On 17 August 2015, a crewman from the Scottish fishing vessel Aquarius was struck violently by a trawl warp when the rope used to take the weight parted. The force of being struck catapulted the crewman overboard into the sea. He was not wearing a personal floatation device (PFD) at the time of the accident, and although he managed to tread water for at least 10 minutes, his crewmates were unable to recover him before he sank out of sight.
Statement from the Chief Inspector of Marine Accidents
This is yet another tragic example of a crew member losing his life after going overboard from a fishing vessel. The crewman did not wear a PFD when working on the open deck and his crewmates were not able to recover him before he was lost to the sea.
The MAIB investigation found that unnecessarily hazardous working practices on Aquarius were considered to be the acceptable norm by everyone, including the owners and skippers of the boat. Aquarius had been issued with multiple safety related deficiencies by the Maritime and Coastguard Agency prior to the accident, however these appeared to have made little difference to how the boat was operated.

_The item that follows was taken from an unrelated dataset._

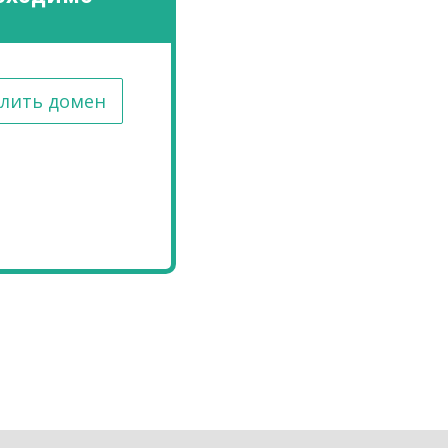
лить домен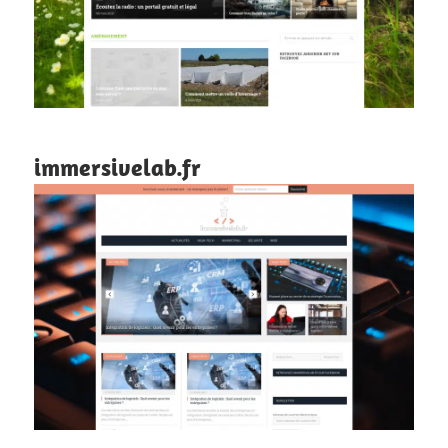
immersivelab.fr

This accident is a stark reminder of the hazards faced by fishermen at sea, but also how fishermen can reduce those hazards by giving more thought to the foreseeable risks they face on a daily basis and take positive action to reduce the likelihood of accidents occurring. In this way, relatively simple changes to the way fishermen work will help to ensure that they come home to their family safely.
The wearing of a PFD whilst working on deck will increase the chance of survival should anyone fall, be thrown or dragged overboard accidentally
The poor safety management record of Aquarius indicated the lack of a pro-active safety culture, which then allowed dangerous working practices
The crew were not properly prepared to deal with any emergency situation onboard Aquarius. They had not undertaken any regular safety drills, including any actions to be undertaken in the event of a manoverboard, nor had they practiced the recovery of a casualty from the sea.
The risk of fatigue was high as the crew worked long hours and their hours of rest were not being monitored or recorded
The MAIB has made a series of safety recommendations to the boat’s owners (2016/141 and 2016/142), the Maritime and Coastguard Agency (2016/139 and 2016/140), and the employment agency for the Ghanaian crew (2016/143). These are intended to improve the onboard safety management of Aquarius and similar fishing vessels, as well as to assist the Maritime and Coastguard Agency’s surveyors to identify problem vessels.
A safety flyer highlighting a number of the safety issues was produced for this report.